- [What this task involves] Set down the final stretch of the data, from the line that holds "Joomla! (287, 1088)" through the last line, both included, with pictures left out.

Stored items
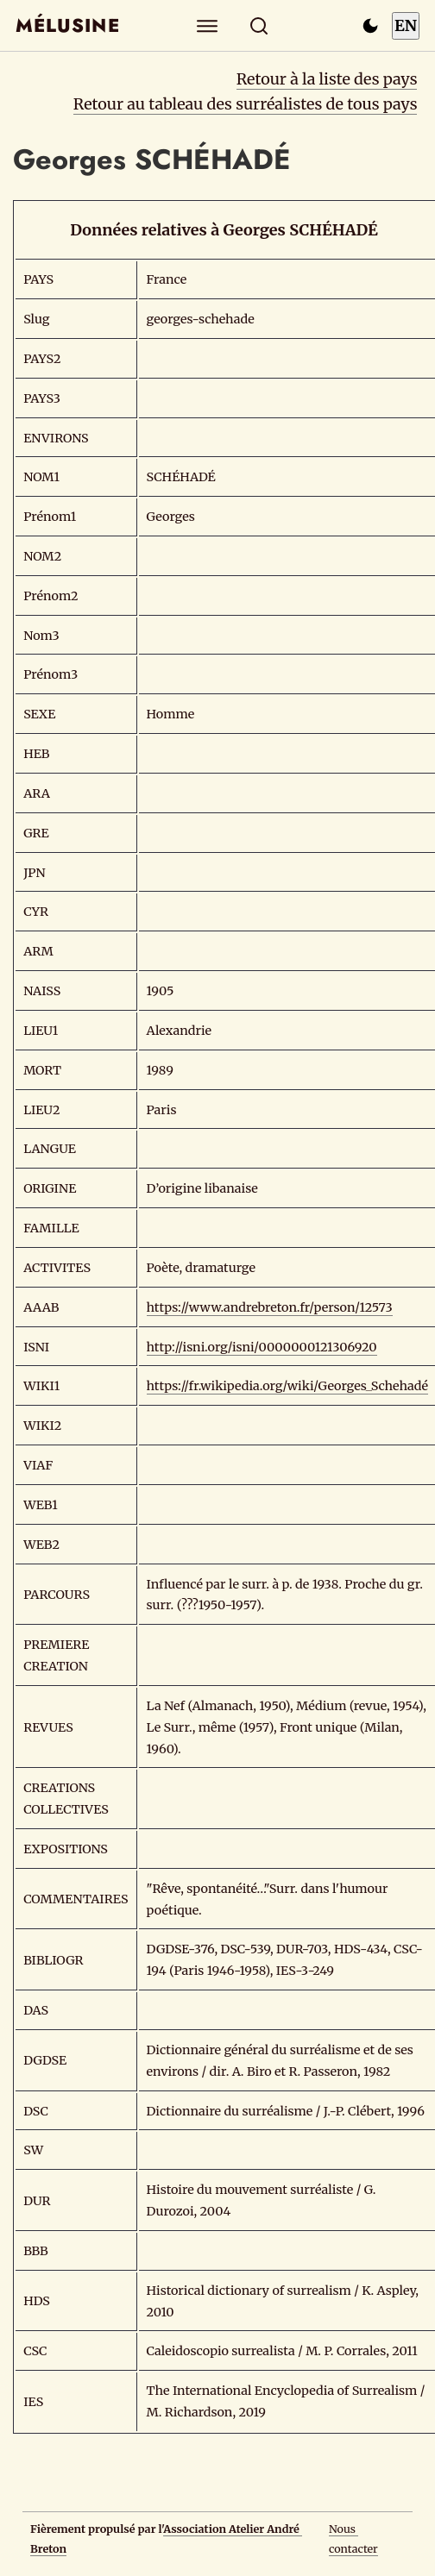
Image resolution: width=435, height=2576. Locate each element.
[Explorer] (207, 25)
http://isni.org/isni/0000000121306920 (262, 1347)
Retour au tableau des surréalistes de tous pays (245, 104)
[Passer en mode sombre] (370, 26)
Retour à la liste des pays (327, 79)
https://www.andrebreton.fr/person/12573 (270, 1307)
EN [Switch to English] (405, 25)
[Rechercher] (259, 25)
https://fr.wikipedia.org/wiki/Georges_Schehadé (288, 1386)
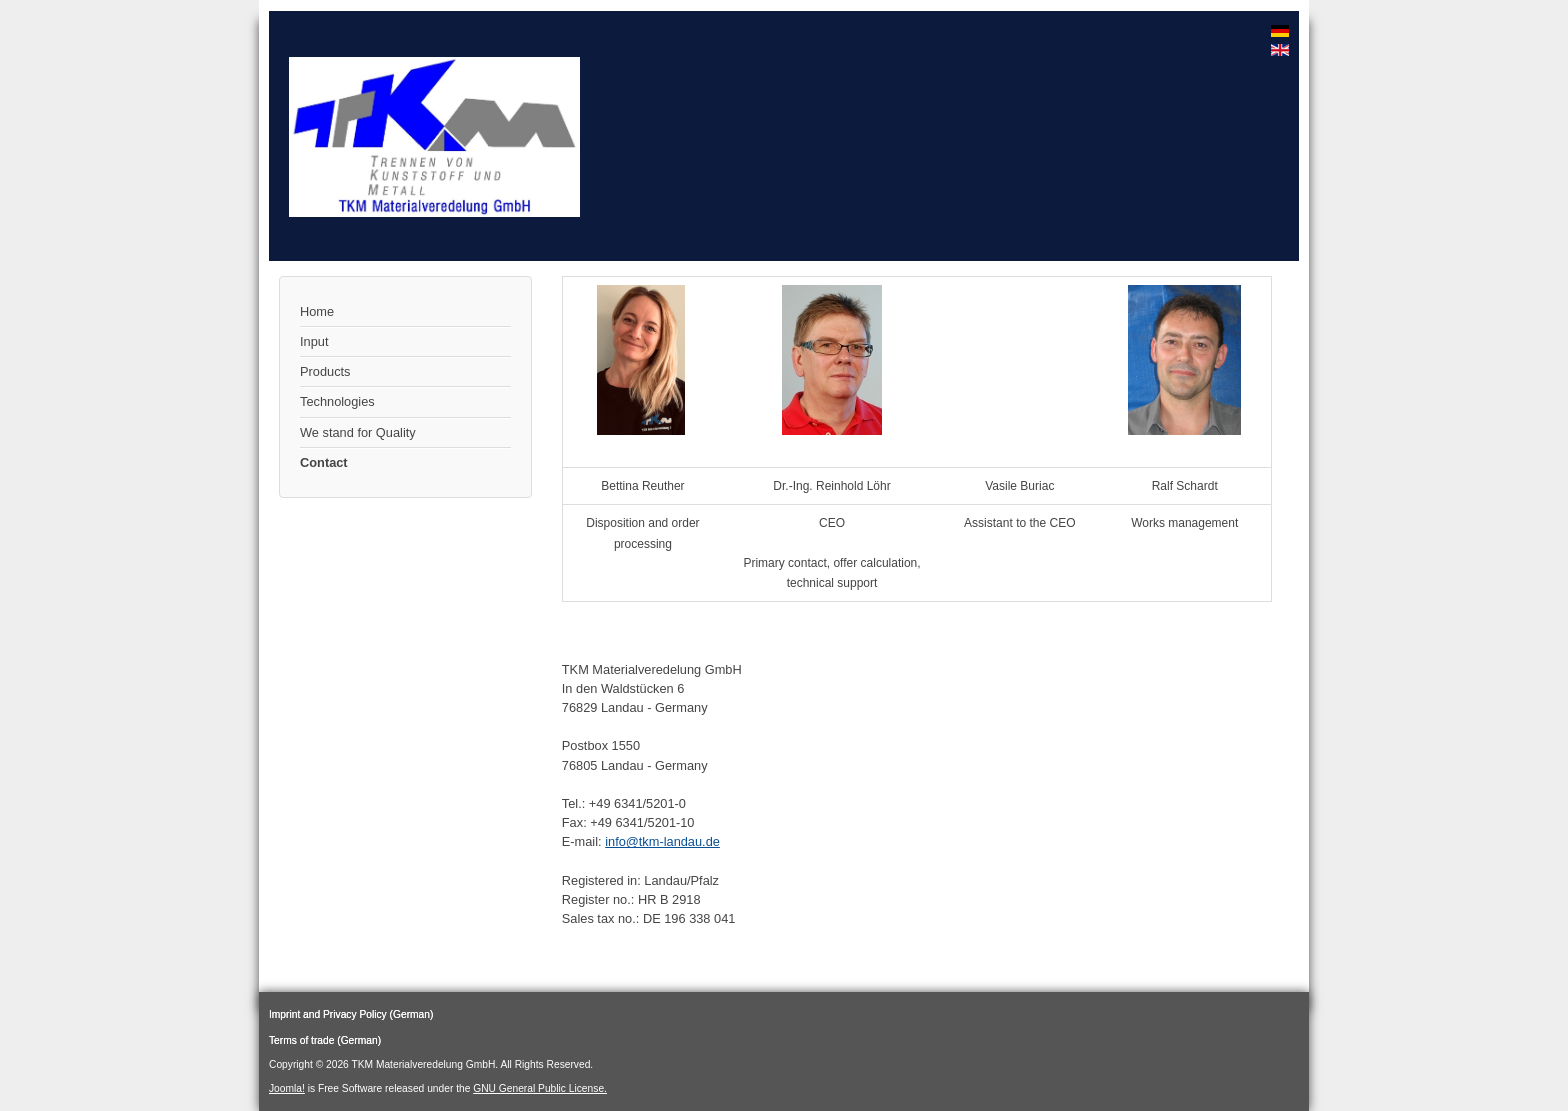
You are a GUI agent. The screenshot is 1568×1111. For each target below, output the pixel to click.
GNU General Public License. (540, 1088)
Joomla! (287, 1088)
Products (325, 371)
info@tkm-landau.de (662, 841)
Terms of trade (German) (325, 1040)
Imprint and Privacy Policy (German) (351, 1014)
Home (317, 311)
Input (314, 341)
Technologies (337, 401)
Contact (324, 462)
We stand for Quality (358, 432)
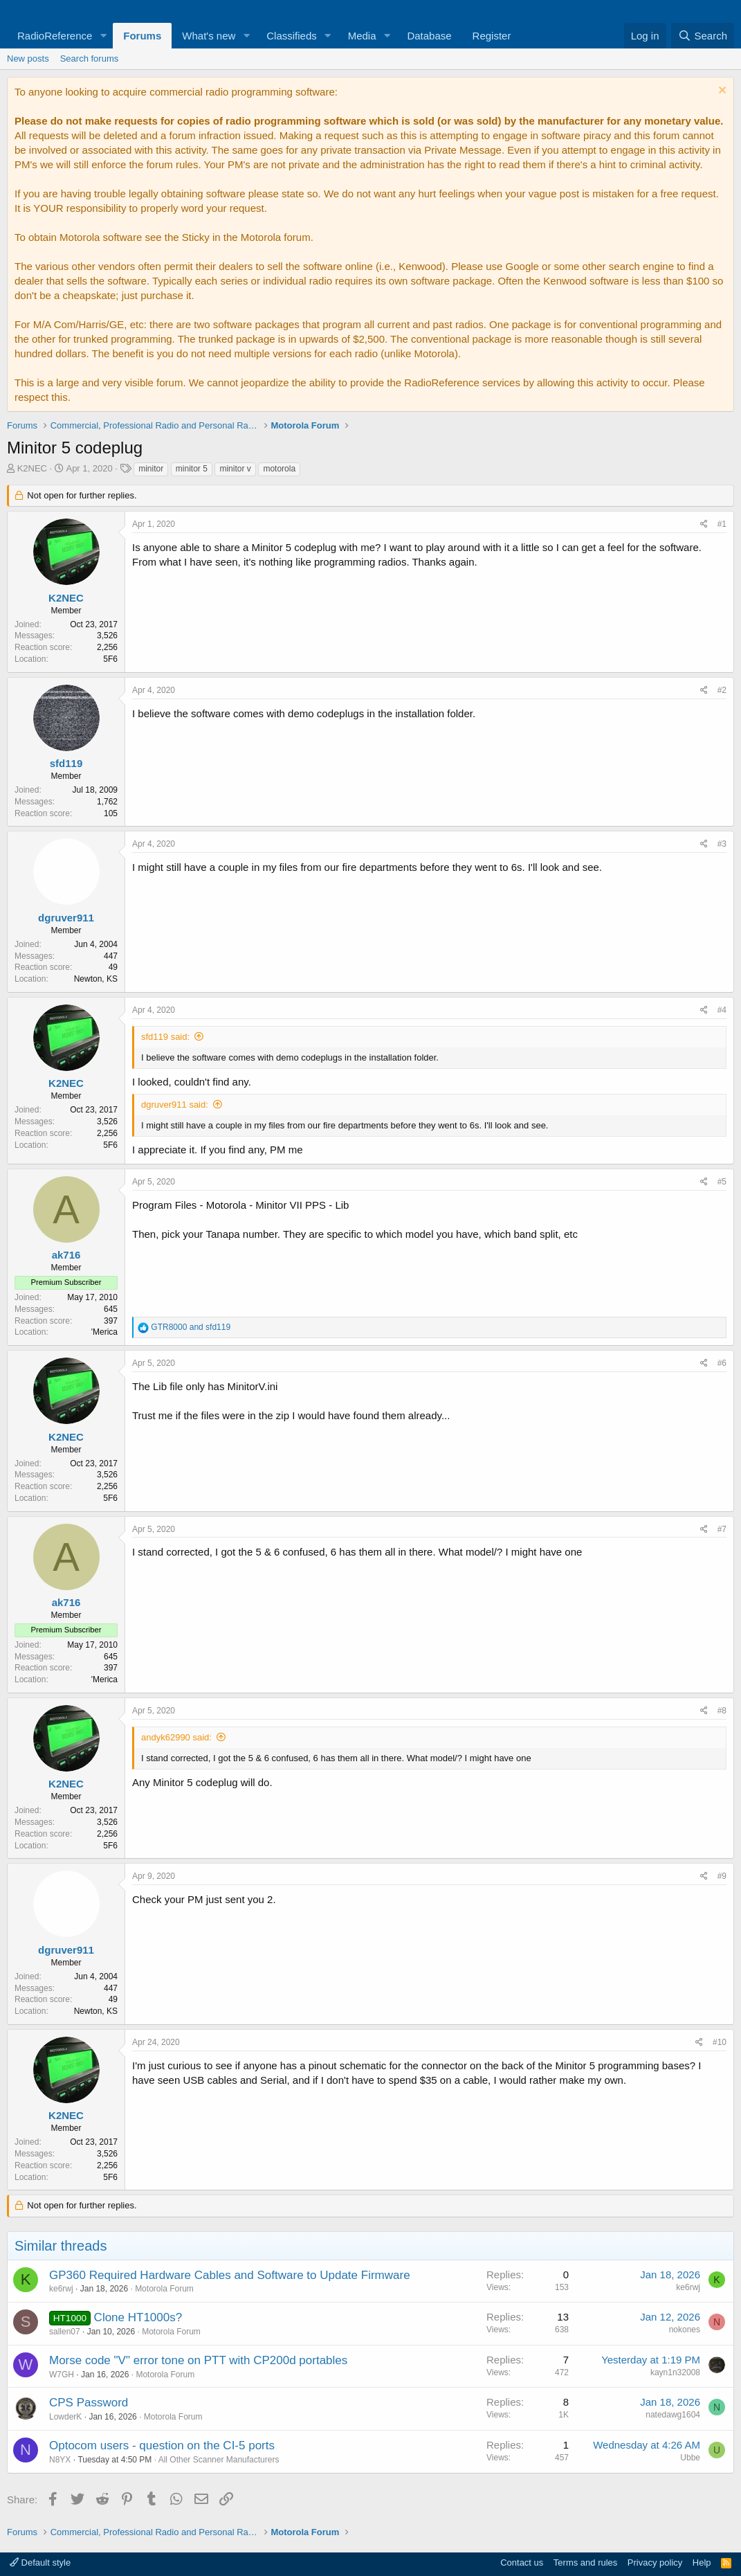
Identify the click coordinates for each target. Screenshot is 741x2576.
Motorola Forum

- [Solution to this task]
Joomla! (287, 1088)
Products (325, 371)
info@tkm-landau.de (662, 841)
Terms of trade (German) (325, 1040)
Imprint and Privacy Policy (German) (351, 1014)
Home (317, 311)
Input (314, 341)
Technologies (337, 401)
Contact (324, 462)
We stand for Quality (358, 432)
Identify the click coordinates for each target. Screenshot is 741x2576.
Motorola Forum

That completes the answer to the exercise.